What is ‘Value’ and How Can it be Measured and Demonstrated in Therapeutic Innovations? That was the name of the lead panel at the September 29th Prix Galien Forum. One point all the speakers agreed on was that pharma and payers need to communicate early in the drug development process: If pharma is a day late, then payers are likely to be a dollar short.
To help bridge the pharma/payer gap, Pfizer and Humana have entered into a five-year partnership to use the insurer's medical claims database to study ways to improve the quality, outcomes and costs of health care for senior citizens, but the results also could help Pfizer make future drug development decisions.
The collaboration will focus initially on the pain management, cardiovascular disease and Alzheimer's disease in seniors. The companies are bringing together researchers and health care decision makers from both sides to identify a research agenda and will use data available through Humana's research affiliate, Competitive Health Analytics (CHA).
Over the course of the partnership, the research focus will expand into other conditions and populations, Pfizer Senior Director of U.S. Health Economics and Outcomes Research Jim Harnett said.

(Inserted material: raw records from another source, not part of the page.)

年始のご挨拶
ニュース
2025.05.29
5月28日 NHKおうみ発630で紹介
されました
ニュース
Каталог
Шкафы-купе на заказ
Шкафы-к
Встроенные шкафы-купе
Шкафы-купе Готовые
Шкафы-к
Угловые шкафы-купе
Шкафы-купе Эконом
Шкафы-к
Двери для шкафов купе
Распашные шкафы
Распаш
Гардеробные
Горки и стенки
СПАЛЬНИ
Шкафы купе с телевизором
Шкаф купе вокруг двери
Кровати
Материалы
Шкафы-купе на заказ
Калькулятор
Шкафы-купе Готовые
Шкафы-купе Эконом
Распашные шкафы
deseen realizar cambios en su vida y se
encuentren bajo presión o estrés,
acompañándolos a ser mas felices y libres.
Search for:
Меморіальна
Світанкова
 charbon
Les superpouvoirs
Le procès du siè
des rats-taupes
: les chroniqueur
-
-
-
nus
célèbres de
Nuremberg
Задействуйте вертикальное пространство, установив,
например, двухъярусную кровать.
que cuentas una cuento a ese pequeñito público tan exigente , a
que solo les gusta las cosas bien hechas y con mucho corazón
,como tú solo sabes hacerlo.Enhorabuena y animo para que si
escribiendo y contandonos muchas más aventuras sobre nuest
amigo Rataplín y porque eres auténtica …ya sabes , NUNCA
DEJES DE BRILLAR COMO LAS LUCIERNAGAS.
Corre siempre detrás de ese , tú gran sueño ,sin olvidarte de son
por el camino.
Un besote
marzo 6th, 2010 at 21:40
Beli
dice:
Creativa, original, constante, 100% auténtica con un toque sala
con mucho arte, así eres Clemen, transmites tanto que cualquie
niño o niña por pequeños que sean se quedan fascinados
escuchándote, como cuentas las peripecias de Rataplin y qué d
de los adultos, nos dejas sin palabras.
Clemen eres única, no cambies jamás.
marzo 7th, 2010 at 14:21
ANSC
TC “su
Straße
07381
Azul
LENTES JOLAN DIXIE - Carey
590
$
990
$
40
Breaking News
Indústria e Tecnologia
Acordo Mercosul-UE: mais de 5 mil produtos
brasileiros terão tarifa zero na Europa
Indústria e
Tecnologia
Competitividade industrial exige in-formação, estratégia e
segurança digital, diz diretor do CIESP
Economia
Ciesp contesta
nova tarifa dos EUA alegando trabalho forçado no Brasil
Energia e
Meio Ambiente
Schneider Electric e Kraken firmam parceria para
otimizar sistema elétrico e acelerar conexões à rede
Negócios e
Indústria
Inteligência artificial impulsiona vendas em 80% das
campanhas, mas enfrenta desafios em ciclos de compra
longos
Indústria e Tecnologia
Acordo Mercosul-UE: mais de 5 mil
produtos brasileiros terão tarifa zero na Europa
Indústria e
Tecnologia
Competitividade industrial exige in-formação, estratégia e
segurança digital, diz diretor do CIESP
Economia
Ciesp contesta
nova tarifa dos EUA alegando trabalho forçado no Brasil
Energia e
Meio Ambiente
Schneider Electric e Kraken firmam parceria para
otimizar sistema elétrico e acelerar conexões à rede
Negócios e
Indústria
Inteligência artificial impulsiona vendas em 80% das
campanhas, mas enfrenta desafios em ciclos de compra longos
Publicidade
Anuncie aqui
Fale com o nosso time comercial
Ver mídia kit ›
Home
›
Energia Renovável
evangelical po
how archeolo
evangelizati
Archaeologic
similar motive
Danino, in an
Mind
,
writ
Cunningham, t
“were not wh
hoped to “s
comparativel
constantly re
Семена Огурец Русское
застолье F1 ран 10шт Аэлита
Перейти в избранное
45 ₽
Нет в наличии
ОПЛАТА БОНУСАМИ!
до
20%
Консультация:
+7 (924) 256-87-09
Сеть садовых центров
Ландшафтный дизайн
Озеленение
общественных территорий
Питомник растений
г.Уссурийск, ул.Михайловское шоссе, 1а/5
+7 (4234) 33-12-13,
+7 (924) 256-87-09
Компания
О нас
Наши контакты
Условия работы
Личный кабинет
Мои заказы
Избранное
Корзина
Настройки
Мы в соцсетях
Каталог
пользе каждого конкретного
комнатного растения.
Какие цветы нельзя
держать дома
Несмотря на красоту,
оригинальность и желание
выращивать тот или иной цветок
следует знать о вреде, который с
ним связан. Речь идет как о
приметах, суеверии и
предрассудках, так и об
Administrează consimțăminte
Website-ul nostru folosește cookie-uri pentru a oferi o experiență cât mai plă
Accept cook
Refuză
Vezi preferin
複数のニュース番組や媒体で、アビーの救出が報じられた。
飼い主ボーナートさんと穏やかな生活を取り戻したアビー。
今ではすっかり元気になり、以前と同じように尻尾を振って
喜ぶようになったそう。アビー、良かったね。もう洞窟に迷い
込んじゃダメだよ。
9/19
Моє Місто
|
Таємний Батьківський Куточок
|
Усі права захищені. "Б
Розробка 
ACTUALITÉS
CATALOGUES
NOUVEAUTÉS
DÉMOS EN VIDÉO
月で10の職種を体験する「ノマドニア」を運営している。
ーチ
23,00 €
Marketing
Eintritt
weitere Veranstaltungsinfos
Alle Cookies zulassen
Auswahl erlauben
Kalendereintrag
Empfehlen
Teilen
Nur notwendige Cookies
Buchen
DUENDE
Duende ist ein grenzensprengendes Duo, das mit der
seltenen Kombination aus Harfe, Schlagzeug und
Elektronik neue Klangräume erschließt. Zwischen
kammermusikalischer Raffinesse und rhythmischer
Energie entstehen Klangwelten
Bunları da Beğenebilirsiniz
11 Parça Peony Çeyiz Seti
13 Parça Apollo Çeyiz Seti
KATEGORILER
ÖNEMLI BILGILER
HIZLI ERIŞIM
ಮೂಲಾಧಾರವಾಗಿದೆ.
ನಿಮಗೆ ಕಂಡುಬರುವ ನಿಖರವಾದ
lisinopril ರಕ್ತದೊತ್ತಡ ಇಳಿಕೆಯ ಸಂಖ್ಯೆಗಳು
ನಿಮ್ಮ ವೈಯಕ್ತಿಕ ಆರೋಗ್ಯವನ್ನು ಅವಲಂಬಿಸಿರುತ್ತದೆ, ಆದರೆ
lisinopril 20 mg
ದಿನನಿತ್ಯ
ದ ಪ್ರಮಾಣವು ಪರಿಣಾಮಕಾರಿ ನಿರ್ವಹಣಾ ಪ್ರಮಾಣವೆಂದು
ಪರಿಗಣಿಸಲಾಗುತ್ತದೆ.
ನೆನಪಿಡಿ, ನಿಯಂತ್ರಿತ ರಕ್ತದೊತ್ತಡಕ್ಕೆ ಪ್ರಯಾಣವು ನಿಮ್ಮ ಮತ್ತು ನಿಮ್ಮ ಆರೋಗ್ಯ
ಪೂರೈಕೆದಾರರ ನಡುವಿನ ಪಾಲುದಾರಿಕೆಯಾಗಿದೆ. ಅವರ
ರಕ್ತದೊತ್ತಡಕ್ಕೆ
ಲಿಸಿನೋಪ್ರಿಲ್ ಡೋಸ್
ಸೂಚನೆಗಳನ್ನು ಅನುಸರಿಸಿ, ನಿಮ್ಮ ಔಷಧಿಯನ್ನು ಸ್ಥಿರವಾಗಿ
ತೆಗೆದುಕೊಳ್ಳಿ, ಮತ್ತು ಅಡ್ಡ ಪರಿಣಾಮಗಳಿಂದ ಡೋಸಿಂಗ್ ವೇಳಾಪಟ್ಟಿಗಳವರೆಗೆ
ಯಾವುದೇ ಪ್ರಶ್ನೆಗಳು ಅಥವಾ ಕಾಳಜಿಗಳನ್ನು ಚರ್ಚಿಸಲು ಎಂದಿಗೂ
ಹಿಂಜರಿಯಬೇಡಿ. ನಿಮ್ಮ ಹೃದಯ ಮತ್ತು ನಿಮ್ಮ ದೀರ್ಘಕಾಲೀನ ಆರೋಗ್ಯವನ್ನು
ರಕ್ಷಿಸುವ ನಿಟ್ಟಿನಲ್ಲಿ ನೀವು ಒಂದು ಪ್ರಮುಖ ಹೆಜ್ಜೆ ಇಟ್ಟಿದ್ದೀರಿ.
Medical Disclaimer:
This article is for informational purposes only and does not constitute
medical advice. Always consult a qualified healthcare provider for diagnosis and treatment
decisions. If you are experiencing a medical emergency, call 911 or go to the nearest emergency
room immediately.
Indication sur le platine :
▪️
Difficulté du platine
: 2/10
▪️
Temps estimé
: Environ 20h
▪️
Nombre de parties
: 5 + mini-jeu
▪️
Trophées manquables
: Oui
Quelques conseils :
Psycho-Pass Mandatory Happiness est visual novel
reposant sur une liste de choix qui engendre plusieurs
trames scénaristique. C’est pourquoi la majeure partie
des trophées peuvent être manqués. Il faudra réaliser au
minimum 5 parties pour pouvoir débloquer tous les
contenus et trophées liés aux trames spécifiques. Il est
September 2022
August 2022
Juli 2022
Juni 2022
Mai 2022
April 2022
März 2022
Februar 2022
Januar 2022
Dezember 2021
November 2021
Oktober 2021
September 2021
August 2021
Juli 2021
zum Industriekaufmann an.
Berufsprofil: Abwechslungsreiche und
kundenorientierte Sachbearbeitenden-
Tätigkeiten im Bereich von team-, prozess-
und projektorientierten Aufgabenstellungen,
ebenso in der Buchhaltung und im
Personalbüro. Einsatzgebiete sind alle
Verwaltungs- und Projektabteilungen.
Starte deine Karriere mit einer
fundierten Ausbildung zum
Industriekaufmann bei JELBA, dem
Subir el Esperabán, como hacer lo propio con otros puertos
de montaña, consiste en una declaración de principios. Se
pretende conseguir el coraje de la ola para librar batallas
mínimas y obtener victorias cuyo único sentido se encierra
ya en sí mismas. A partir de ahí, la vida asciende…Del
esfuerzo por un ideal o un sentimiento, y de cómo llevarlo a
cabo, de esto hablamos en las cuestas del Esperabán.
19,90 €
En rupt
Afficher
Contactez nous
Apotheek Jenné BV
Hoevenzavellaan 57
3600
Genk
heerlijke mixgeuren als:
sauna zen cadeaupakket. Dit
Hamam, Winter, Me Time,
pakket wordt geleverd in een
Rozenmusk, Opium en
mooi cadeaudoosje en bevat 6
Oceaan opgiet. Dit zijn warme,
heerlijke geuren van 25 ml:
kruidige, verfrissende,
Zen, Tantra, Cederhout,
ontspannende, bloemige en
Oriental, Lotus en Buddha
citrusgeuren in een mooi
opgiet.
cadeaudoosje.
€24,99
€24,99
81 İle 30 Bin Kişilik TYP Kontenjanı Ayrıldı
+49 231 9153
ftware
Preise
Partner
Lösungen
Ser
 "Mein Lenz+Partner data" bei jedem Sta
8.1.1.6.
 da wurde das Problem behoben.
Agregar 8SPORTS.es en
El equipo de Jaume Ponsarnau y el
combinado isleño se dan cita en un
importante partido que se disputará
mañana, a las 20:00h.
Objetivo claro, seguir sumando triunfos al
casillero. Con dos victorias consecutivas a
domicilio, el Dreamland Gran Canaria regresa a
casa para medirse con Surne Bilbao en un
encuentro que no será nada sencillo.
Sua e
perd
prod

What is important about the new partnership, Harnett explained, is that "previously we had not had the decision-makers as part of identifying what the needs were for defining a research agenda, and … the specific design elements that need to be incorporated in our research."
Seeing the inefficiencies in the system could lead Pfizer to look for ways to address them through its drug pipeline.
"In terms of helping with development," Harnett said, "I think there's a number of ways in which this collaboration will further some of the objective, primarily around making sure we're bringing products that address unmet needs and that the evidence that we're bringing to the table also meets the needs of folks that have to make very important decisions with limited resources," such as providers and payers.
With real-world data, the companies can make sure "we have products that are truly valued" and in many cases figure out what sub-populations are going to benefit most and get the most value from certain products, he added.
Pfizer also could supplement CHA's data with "prospective pragmatic studies with primary data collection."
The agreement between Pfizer and Humana is part of a growing trend. Other drug manufacturers that have entered into similar arrangements with payers' research units include AstraZeneca, which has partnered with WellPoint's HealthCore and Sanofi, which is collaborating with Medco's United BioSource unit.